**WHAT YOU NEED TO DO**: Set down, please, exactly the lines below that run from the line with "te Haandbaek a" to the line with "ali, nyolc órán", both lines included.

Extracted page text data:
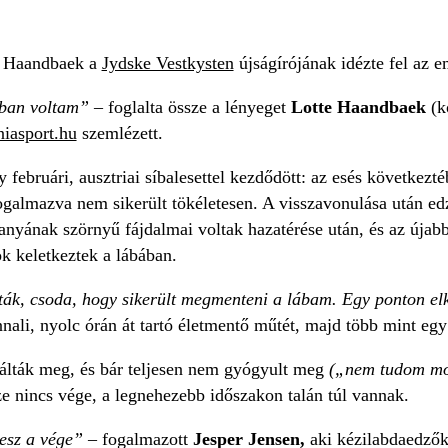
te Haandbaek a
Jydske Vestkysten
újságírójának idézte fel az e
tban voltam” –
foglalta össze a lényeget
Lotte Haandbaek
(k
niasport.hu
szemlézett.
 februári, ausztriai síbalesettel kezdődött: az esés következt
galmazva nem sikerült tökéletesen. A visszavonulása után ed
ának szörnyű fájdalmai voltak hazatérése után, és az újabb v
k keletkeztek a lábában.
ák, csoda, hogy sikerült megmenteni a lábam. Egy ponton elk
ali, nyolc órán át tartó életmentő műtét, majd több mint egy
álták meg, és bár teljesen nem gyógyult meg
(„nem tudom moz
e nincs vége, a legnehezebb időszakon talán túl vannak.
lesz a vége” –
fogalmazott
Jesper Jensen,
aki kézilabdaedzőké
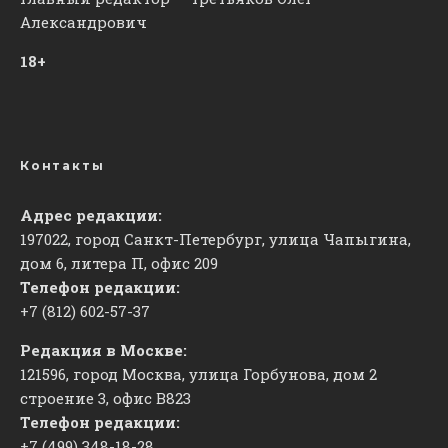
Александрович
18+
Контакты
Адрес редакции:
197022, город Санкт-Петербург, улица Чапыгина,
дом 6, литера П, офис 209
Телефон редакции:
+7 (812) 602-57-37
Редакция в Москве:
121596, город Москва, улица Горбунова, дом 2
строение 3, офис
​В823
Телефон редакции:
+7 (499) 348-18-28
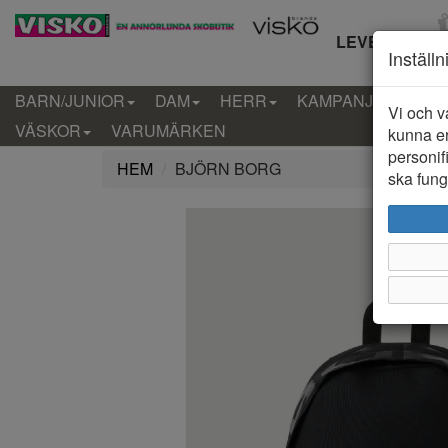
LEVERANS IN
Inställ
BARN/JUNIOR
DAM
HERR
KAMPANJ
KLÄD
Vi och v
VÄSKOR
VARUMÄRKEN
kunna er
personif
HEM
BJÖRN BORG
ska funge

...

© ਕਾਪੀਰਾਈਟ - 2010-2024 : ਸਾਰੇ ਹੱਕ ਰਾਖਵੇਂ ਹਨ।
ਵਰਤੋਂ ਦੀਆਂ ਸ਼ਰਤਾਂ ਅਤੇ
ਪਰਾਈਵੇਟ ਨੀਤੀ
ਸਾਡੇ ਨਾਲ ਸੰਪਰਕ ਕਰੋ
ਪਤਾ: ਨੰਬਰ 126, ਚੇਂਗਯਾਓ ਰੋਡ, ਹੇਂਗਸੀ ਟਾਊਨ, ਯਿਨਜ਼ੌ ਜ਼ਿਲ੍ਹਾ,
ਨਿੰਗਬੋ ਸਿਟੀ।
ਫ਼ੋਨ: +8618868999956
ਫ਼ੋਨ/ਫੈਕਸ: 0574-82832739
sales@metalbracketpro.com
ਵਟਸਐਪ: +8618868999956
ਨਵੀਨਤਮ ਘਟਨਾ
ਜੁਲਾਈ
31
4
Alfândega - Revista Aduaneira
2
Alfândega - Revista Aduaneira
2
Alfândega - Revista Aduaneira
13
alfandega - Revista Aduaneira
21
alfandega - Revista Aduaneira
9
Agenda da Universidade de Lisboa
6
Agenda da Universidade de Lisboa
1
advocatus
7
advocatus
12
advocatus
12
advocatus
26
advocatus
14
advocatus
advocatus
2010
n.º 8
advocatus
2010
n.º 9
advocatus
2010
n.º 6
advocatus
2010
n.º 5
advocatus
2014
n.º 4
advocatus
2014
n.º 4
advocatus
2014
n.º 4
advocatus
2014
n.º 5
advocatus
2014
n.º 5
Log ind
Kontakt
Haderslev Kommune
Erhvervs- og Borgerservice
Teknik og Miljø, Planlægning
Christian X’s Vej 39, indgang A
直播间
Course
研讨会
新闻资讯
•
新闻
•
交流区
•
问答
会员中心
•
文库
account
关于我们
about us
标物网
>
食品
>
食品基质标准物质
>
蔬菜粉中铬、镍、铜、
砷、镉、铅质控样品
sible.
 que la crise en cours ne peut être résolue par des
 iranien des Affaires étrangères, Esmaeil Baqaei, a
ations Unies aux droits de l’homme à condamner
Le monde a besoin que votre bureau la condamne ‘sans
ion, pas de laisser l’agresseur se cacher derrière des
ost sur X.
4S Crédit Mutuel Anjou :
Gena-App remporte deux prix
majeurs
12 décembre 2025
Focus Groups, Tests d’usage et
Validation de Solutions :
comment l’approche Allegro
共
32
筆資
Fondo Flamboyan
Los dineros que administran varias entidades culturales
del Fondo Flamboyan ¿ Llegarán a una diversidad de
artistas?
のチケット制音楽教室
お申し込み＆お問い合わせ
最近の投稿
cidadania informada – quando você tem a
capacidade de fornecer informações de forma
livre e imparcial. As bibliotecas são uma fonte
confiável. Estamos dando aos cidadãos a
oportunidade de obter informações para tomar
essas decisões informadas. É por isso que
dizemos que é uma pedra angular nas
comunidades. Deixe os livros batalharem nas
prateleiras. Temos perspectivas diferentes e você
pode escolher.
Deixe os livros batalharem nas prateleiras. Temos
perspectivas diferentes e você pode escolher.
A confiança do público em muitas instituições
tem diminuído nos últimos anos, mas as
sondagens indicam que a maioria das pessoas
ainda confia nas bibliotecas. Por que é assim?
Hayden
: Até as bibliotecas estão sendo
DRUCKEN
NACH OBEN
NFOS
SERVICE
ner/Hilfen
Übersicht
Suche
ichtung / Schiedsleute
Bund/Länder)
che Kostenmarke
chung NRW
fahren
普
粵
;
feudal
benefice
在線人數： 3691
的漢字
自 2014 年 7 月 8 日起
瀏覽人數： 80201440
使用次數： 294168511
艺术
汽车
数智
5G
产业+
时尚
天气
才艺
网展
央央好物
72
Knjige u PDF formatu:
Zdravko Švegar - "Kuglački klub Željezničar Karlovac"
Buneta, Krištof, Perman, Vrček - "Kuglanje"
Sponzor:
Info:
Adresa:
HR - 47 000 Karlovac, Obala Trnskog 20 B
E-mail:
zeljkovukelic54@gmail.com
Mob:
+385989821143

**TASK ANSWER**:
te Haandbaek a
Jydske Vestkysten
újságírójának idézte fel az e
tban voltam” –
foglalta össze a lényeget
Lotte Haandbaek
(k
niasport.hu
szemlézett.
 februári, ausztriai síbalesettel kezdődött: az esés következt
galmazva nem sikerült tökéletesen. A visszavonulása után ed
ának szörnyű fájdalmai voltak hazatérése után, és az újabb v
k keletkeztek a lábában.
ák, csoda, hogy sikerült megmenteni a lábam. Egy ponton elk
ali, nyolc órán át tartó életmentő műtét, majd több mint egy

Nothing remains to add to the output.